El Campidoglio, el venerable monte del Capitolio, centro gubernativo de la Roma renacentista, acogía así los nuevos símbolos de la autoridad y de la soberanía papal. La loba, madre mítica de los romanos, desbancaba al viejo león medieval como enseña de la ciudad y enseñaba los dientes por toda Italia, dado que Sixto IV se mostró militarmente muy activo y combatió contra Florencia y Ferrara, además de urdir complots en otros estados. Su sobrino, Julio II (su pontificado duró diez años, de 1503 a 1513), percibió su belicosidad y sus cualidades de mecenas: a él se le debe la edificación de la basílica de San Pedro y la decoración de la Capilla Sixtina. En 1503 ordenó a Bramante incorporar arquitectónicamente al Vaticano una villa ajardinada, adquirida en tiempos de Inocencio VIII, conocida como el Belvedere. El patio de este ala anexa se diseñó a modo de un jardín de naranjos, regado por fuentes (las estatuas de los ríos Tíber y Nilo cumplían dicha función), en cuyo ambiente refrescante y aromatizado se podía gozar de la contemplación de los mármoles dispuestos en sus nichos: el Apolo, el Torso de dimensiones colosales, la Venus Felix, la Cleopatra y el Antinoo (en realidad, una Ariadna dormida y un Mercurio respectivamente) o el Laocoonte. La belleza de estas obras hizo del Belvedere un referente de la perfección estética de la Antigüedad clásica a escala mundial, divulgada a través de centenares de dibujos y de grabados, y supuso un aliciente más para que artistas, anticuarios y viajeros se desplazaran hasta la Ciudad Eterna. Ya solo por el Laocoonte, figuración del malhadado sacerdote que había avisado a los troyanos de no aceptar la ofrenda aquea del caballo dentro de los muros de la urbe, Julio II tuvo que superar en una puja sin igual la fuerte competencia de los embajadores extranjeros y de los príncipes italianos. El apetito que todos tenían de poseerla abrumó hasta tal punto a su propietario que la apostó junto a su lecho para tenerla vigilada hasta en las horas nocturnas.

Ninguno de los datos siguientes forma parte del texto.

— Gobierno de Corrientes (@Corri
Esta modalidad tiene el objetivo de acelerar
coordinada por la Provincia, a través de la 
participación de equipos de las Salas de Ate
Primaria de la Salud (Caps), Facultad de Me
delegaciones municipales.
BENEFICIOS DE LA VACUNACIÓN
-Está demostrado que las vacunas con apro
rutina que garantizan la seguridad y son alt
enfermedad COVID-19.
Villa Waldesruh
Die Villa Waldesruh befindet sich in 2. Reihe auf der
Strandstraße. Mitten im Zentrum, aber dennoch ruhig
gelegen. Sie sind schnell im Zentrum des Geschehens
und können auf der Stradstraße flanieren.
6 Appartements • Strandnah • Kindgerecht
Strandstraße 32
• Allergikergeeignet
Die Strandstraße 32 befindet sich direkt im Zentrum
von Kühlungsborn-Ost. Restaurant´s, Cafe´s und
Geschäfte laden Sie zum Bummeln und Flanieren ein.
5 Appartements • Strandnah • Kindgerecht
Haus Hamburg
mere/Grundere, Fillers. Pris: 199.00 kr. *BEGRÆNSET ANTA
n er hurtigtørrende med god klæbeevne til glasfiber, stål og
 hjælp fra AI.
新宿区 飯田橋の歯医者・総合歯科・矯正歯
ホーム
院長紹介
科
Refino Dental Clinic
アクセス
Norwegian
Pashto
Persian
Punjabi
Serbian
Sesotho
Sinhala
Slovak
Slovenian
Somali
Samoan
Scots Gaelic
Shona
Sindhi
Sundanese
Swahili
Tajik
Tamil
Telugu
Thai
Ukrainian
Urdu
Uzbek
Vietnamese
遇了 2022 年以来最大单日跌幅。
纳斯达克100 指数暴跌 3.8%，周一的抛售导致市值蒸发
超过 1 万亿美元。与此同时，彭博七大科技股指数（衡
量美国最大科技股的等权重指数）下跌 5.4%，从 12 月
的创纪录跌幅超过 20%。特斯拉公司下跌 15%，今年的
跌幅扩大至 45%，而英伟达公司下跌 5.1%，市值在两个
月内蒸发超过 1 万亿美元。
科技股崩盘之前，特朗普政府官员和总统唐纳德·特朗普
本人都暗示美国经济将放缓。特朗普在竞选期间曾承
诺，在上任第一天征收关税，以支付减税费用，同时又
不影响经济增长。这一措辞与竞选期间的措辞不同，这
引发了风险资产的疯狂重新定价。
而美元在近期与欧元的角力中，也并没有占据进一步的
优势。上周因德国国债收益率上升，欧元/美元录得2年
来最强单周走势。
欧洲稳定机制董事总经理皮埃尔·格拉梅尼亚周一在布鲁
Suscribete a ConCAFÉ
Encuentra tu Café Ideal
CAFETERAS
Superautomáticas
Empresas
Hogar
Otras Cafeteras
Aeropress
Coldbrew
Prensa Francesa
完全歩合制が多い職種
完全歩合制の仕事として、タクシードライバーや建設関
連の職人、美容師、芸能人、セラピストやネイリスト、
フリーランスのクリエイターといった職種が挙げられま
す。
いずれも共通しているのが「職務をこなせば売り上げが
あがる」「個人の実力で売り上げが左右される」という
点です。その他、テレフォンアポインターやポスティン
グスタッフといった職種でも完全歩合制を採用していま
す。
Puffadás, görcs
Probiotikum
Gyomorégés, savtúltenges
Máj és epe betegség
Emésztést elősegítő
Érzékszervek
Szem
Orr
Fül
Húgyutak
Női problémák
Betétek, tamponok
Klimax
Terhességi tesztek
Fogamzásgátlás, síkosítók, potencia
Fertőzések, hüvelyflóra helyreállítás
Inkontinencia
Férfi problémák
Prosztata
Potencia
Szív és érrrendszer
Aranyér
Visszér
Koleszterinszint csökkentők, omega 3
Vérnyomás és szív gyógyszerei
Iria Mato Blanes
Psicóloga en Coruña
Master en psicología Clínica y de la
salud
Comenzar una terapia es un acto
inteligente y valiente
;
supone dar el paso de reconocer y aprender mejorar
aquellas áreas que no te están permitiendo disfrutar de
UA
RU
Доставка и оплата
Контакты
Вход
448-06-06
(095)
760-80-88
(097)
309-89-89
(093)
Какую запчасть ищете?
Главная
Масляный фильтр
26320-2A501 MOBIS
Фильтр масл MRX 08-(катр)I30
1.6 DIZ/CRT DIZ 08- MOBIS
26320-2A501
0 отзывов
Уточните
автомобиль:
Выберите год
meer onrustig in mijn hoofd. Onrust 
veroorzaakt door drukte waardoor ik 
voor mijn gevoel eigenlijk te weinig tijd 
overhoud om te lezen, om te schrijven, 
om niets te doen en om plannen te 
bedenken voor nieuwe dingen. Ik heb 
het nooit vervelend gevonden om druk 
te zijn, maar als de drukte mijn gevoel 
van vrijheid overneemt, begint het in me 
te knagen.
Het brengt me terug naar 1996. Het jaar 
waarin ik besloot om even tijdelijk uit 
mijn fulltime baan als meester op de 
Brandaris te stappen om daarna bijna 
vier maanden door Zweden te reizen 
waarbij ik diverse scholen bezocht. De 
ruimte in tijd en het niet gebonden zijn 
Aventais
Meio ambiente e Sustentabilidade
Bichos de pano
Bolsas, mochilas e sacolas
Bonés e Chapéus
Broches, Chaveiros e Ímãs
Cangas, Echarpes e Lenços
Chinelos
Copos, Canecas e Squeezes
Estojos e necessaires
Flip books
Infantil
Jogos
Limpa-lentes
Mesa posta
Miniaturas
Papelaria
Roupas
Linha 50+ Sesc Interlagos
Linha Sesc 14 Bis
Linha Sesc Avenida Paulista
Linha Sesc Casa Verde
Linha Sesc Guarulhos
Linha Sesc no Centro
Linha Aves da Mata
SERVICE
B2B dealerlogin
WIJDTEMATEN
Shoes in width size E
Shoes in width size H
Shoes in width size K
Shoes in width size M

Los soberanos europeos, a falta de la riqueza de tallas originales de la que disfrutaban los italianos, se contentaron con importar copias, vaciados en yeso y en bronce, que irradiaran la esplendidez de la teatralidad antigua en sus Cortes. Antes de que lo destronaran, Carlos I de Inglaterra llevó a Londres reproducciones del Espinario, el Gladiador Borghese, la Cleopatra o la Venus de Medici. Nicolass Poussin ejerció de agente en Roma a cuenta de Luis XIII de Francia, para quien ayudó a vaciar calcos de la Flora y el Hércules Farnesio, proyecto que el fallecimiento del monarca paralizó, aunque Versalles y las galerías del Louvre contaban ya con copias realizadas con anterioridad. La remodelación del alcázar de Madrid, sede regia de la capital, también movió a Felipe IV a enviar a Italia a su pintor de cámara, Diego de Silva y Velázquez, en 1650, para gestionar la obtención de réplicas broncíneas y de escayola con las que adornar sus salones: el genio sevillano seleccionaría alrededor de treinta y cinco obras de al menos siete colecciones incluidas la Borghese, la Ludovisi, la Montalto, la Farnese y las pontificias. Cuando se recibieron en el palacio madrileño, se colocaron en razón de su tamaño y de sus características formales con la intencionalidad de provocar un llamativo efecto estético, pero sin que por esto implicara un lenguaje iconográfico definido, ni siquiera de índole político, cronológico o temático. Idéntica desatención programática se percibía en la práctica totalidad de las colecciones italianas y europeas. Las salas recibían el nombre de la obra principal que hospedaban –a menudo falseado por el exceso de celo restaurador–, y así se anegaban en el anonimato de su descontextualización artística y arqueológica. Habría que esperar hasta el siglo XVIII a fin de que Winckelmann pusiera orden en la espesura de este ingente fichero moldeado en piedra, que reposaba en museos y caserones como un testigo mudo de los días antiguos.